I'm guessing Damian Hirst would be thinking "lawsuit" if he makes it this far into the movie.

heydave said...

Well, OK then. Somehow, I remember liking this movie when it came out. Maybe I did more drugs back in those days. Yeah, maybe!

Fun fact: I spent a good part of my life in and very near to Comisky Park, home of the Chicago White Sox. I was there when the new Comisky Park was built; even have a brick from the old one. That park was later renamed during sponsorship sellout mania to be U.S. Cellular Park, which I will never call it, fuck you very much. Wait, here's the really fun fact! Clever Sox fans have proceeded to call it just... The Cell!

See? It all ties in. Wheels within wheels, man.

Hmm, maybe I just thought J-Lo was sporting new Sox outfits.

atat said...

Damien Hirst is just the tip of the iceberg. I'm amazed that this movie wasn't litigated into oblivion by the dozens of contemporary artists and photographers it blatantly cribs from. I think the filmmakers just went down to the local Barnes & Noble, cleared out the contemporary art shelves and said, "Let's just do it like this and call it a day."

scripto said...

And that brings up a very important question: what would Jennifer’s Bond Girl name be? We lean toward "Professor Bébé Gottbach, Ph.D." -- but feel free to come up with your own.

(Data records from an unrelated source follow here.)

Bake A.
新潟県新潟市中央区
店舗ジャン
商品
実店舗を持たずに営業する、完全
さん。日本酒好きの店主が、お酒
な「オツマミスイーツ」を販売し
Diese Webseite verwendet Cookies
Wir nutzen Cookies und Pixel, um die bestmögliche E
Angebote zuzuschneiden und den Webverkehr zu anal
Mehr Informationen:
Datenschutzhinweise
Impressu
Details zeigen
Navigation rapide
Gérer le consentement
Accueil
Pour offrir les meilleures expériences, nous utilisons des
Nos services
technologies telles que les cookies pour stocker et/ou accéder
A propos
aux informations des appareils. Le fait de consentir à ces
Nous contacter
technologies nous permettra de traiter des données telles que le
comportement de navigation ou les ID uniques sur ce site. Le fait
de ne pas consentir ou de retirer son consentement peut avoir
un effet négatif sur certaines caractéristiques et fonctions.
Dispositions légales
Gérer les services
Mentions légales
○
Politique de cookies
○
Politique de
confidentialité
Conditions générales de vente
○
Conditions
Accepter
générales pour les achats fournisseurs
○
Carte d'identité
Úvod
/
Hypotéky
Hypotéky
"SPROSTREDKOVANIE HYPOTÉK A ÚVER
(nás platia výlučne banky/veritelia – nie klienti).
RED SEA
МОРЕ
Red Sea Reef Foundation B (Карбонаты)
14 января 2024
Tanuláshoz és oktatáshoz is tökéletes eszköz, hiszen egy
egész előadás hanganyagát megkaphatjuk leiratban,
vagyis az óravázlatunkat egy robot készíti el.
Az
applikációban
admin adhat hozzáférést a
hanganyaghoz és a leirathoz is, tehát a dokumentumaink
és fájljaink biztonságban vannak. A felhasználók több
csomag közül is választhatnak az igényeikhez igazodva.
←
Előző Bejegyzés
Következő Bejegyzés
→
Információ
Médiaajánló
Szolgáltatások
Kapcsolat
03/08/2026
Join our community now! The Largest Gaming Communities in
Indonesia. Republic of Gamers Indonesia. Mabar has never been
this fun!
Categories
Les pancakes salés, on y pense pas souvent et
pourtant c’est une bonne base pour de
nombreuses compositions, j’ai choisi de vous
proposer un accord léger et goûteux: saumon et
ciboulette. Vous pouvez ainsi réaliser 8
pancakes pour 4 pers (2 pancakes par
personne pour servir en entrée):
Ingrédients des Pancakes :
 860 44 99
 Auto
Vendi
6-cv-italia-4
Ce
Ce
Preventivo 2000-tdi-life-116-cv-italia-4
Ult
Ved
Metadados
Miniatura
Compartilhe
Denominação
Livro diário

OK, I will. CiCi McPillows. Dr. CiCi McPillows

Word verification rephol which reminds me of rohypnol which reminds me of this movie.

ThePoliticalCat said...

Obviously, I'm gonna have to smoke a WHOLE LOTTA dope before watching this movie. Not that it won't be a painful sacrifice, or anything.

Scott said...

Well Cat, Vince clearly smoked a whole lotta dope while making it, so...

abriel Ratchet said...

Yeah, I remember seeing this and thinking this was not so much "entering the mind of a serial killer" as "entering the mind of an ARTFORUM subscriber."